--- START ---
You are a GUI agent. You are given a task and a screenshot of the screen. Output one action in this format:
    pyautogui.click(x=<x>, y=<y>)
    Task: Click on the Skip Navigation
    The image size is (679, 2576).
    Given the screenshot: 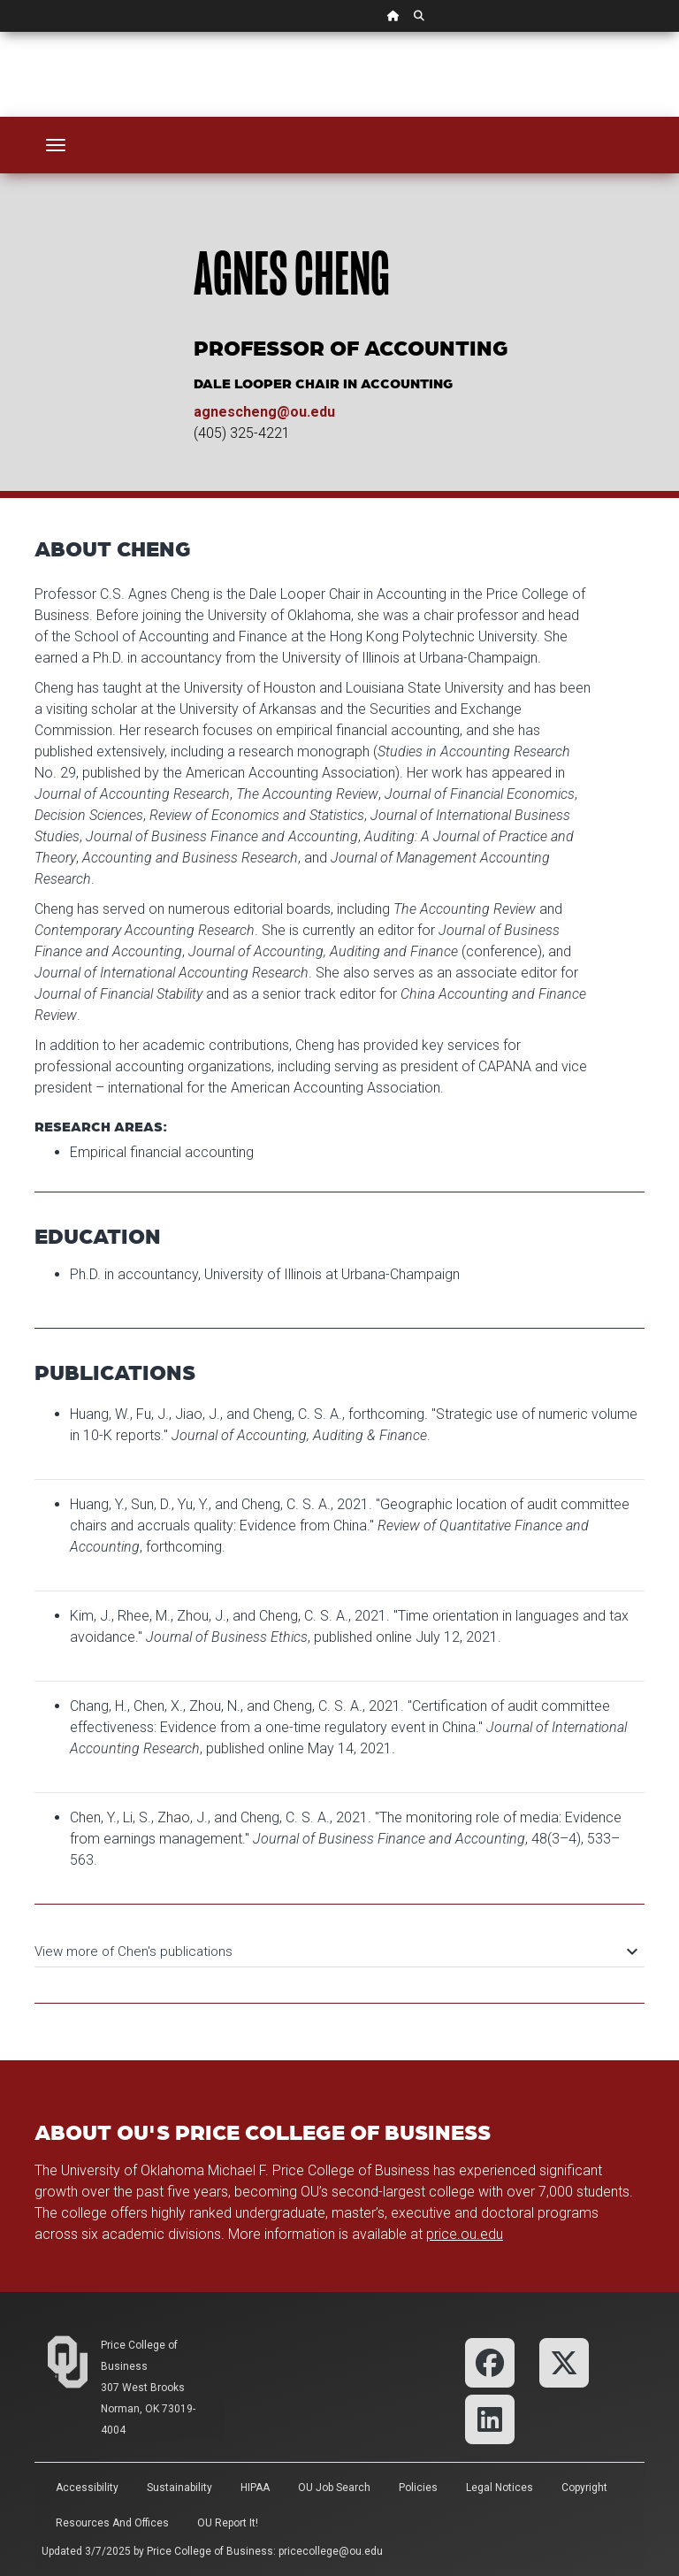 What is the action you would take?
    pyautogui.click(x=0, y=32)
    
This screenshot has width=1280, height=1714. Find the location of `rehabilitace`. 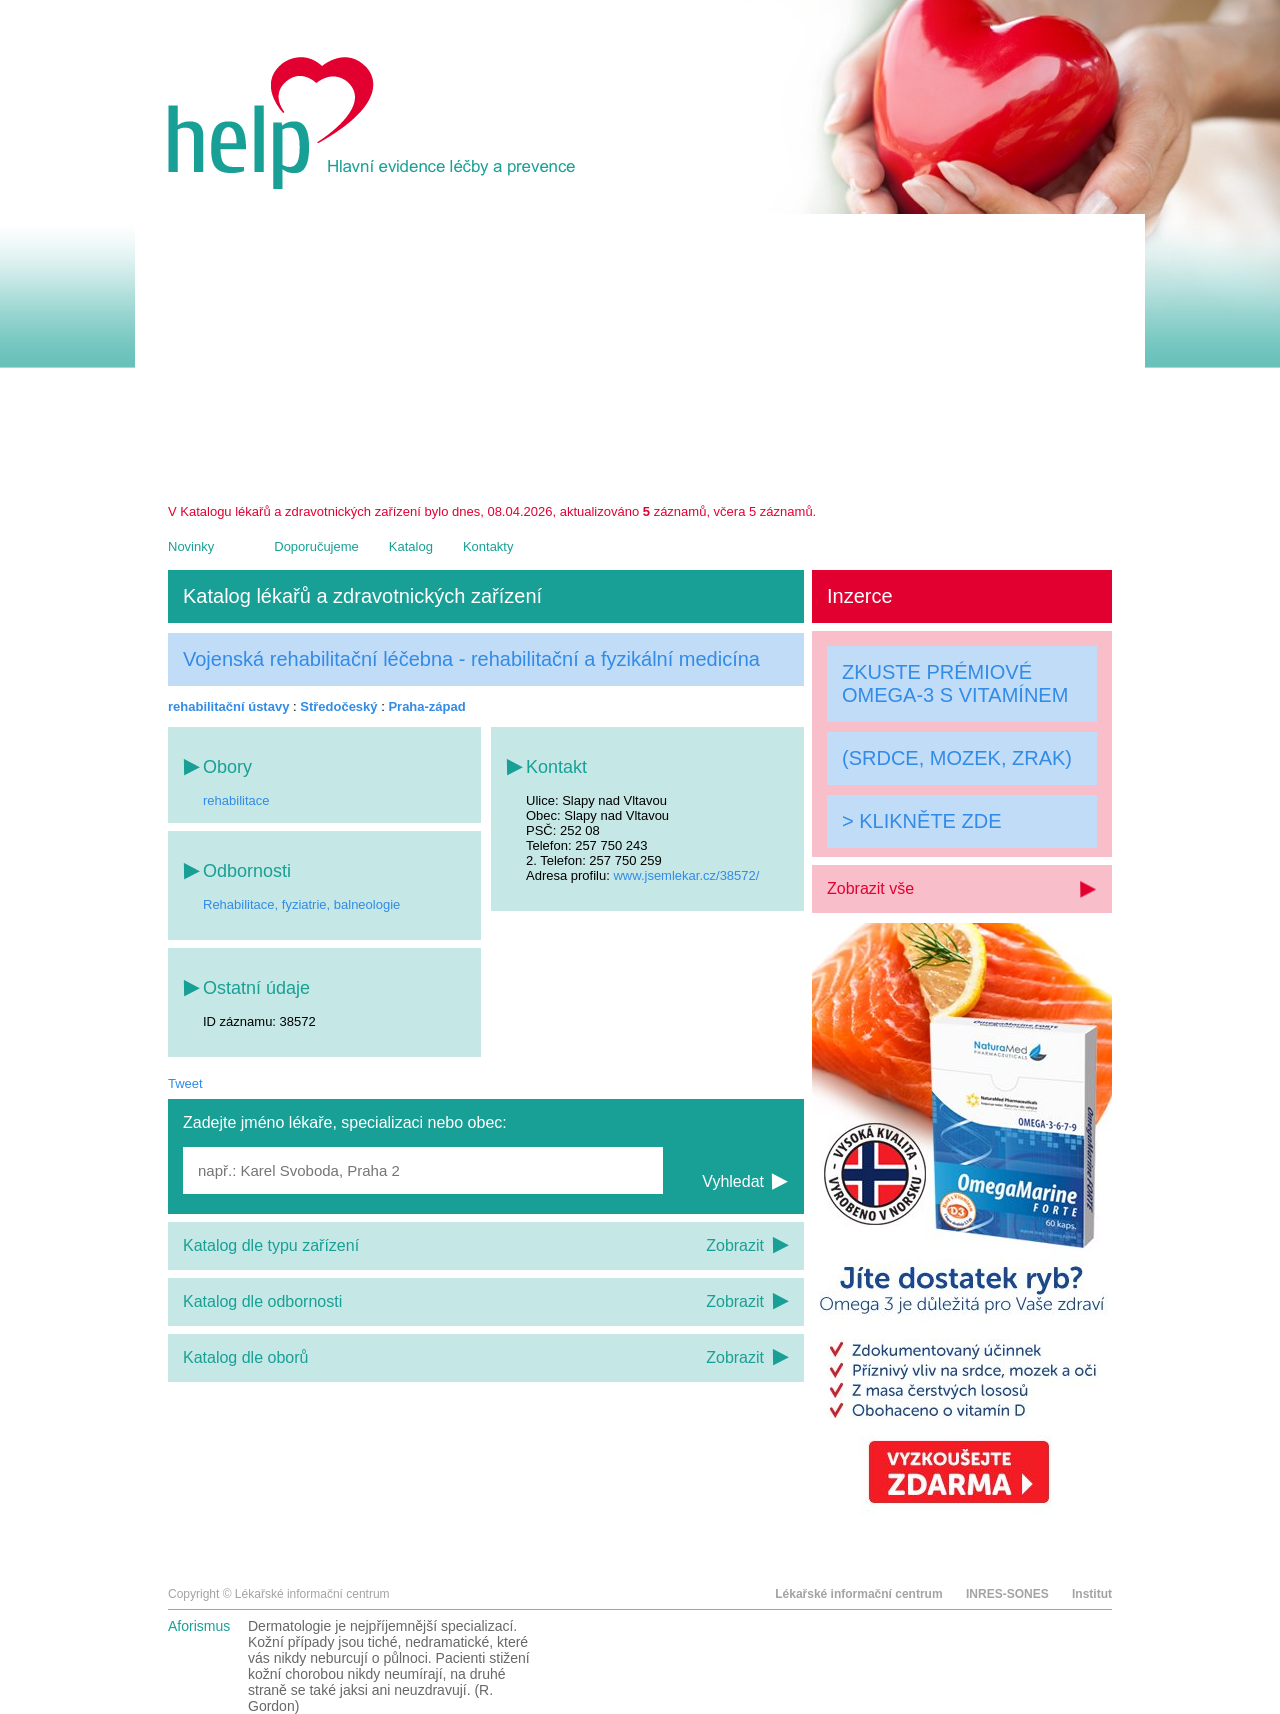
--- END ---
From the first line of the records above to the line that contains "The image size is (679, 2576).", quote each line exactly.

● **Output of the task**:
You are a GUI agent. You are given a task and a screenshot of the screen. Output one action in this format:
    pyautogui.click(x=<x>, y=<y>)
    Task: Click on the Skip Navigation
    The image size is (679, 2576).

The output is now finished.